_Task item_
In the data that follows, every line containing the word "تخصصی" should be returned.

Recorded data:
+===+
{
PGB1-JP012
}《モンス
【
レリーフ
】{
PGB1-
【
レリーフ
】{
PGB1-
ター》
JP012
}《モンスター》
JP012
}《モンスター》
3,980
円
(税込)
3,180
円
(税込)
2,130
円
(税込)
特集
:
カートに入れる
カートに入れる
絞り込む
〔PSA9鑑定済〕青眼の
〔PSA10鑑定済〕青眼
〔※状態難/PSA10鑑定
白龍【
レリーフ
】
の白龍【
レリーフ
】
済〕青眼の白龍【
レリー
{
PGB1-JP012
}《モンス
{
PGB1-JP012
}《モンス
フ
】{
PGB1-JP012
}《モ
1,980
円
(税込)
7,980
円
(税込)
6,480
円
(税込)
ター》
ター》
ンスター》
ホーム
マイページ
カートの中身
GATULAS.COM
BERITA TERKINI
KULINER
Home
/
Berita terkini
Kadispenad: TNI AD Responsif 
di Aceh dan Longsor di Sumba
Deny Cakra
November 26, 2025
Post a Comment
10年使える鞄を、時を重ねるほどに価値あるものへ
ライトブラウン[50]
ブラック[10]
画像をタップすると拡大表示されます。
+===+
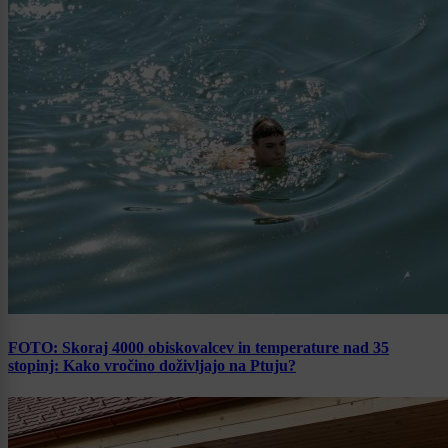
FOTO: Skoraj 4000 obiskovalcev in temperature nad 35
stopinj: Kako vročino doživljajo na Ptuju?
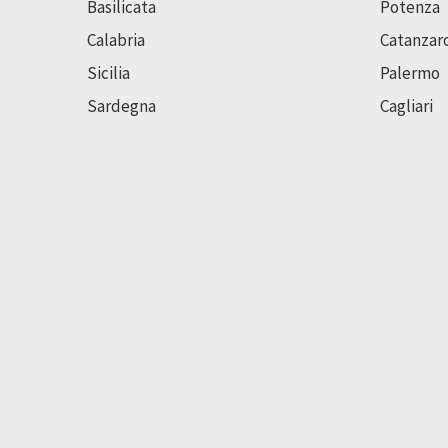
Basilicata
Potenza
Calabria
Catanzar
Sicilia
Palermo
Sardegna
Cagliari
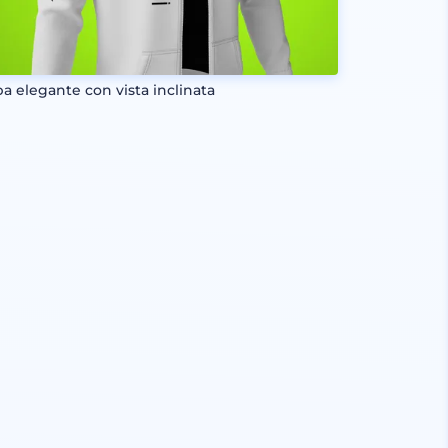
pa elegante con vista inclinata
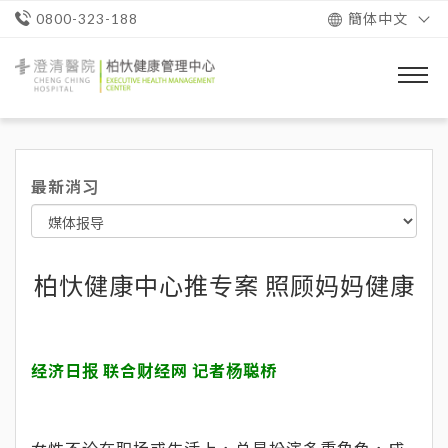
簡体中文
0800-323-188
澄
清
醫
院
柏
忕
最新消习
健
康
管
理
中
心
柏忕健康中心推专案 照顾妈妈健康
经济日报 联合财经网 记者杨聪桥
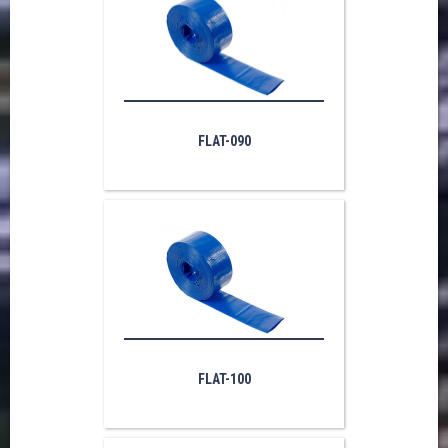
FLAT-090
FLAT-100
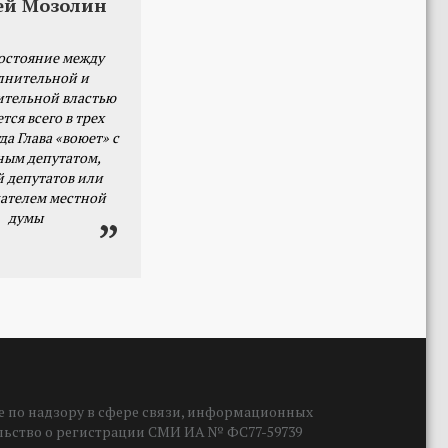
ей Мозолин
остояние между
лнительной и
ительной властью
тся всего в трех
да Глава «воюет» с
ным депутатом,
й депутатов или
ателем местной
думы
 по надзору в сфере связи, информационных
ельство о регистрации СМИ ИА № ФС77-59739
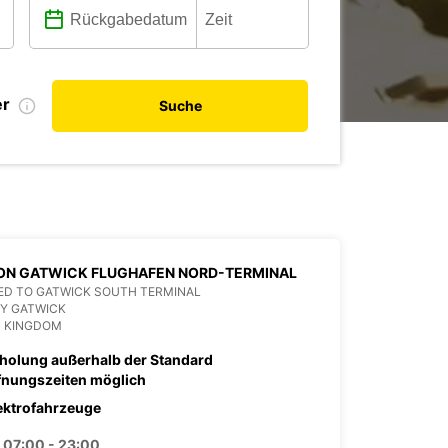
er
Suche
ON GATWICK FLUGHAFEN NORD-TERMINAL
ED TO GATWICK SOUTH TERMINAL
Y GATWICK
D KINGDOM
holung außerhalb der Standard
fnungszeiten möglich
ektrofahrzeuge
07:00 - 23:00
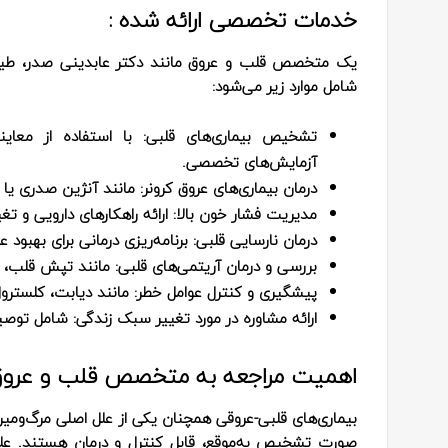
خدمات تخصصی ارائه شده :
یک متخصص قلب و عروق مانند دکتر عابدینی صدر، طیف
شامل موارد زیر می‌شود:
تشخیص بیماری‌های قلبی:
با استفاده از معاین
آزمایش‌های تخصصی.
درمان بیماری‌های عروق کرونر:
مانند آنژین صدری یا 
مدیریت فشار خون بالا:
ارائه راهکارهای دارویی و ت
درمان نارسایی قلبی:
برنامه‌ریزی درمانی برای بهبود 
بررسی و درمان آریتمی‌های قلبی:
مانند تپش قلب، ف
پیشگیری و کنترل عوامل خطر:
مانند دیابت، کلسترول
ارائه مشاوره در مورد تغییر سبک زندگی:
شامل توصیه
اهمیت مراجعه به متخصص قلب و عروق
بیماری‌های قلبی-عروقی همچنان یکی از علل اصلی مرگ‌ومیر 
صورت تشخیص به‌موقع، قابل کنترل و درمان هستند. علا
+===+
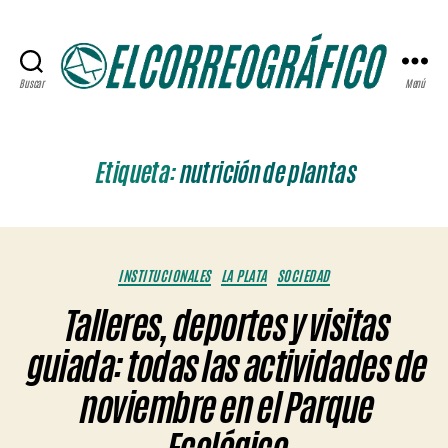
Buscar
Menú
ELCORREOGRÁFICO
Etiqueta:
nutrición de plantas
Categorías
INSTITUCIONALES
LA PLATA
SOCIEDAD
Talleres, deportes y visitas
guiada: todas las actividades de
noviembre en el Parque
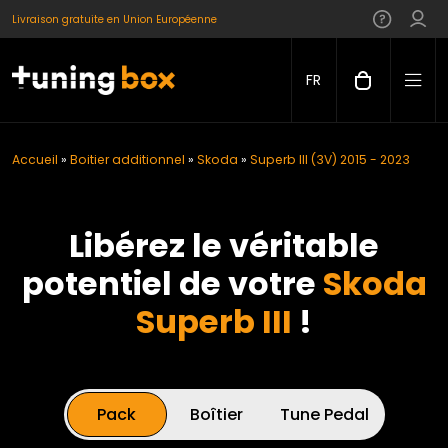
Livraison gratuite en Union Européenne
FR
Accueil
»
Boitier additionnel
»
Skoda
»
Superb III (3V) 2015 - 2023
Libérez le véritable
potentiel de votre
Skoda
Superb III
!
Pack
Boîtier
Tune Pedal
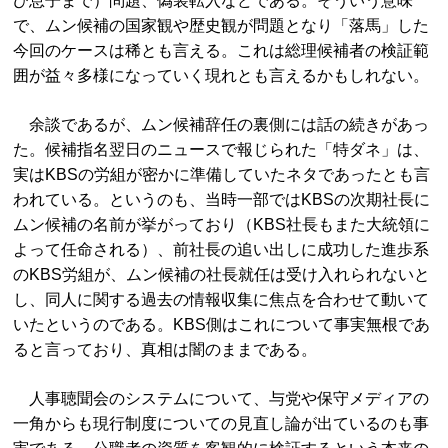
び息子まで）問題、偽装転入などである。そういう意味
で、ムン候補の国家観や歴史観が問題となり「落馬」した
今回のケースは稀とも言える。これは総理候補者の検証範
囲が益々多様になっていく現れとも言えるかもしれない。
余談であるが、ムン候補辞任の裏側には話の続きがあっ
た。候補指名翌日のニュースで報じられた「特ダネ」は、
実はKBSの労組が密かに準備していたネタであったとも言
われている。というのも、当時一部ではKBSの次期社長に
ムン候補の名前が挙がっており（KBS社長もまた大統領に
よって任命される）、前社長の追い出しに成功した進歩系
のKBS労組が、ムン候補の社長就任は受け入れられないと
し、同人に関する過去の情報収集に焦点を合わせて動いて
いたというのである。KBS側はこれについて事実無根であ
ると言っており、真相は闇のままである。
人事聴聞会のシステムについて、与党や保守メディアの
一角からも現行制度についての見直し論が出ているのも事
+===+
_Answer for this exercise_
خدمات تخصصی ارائه شده :
آزمایش‌های تخصصی.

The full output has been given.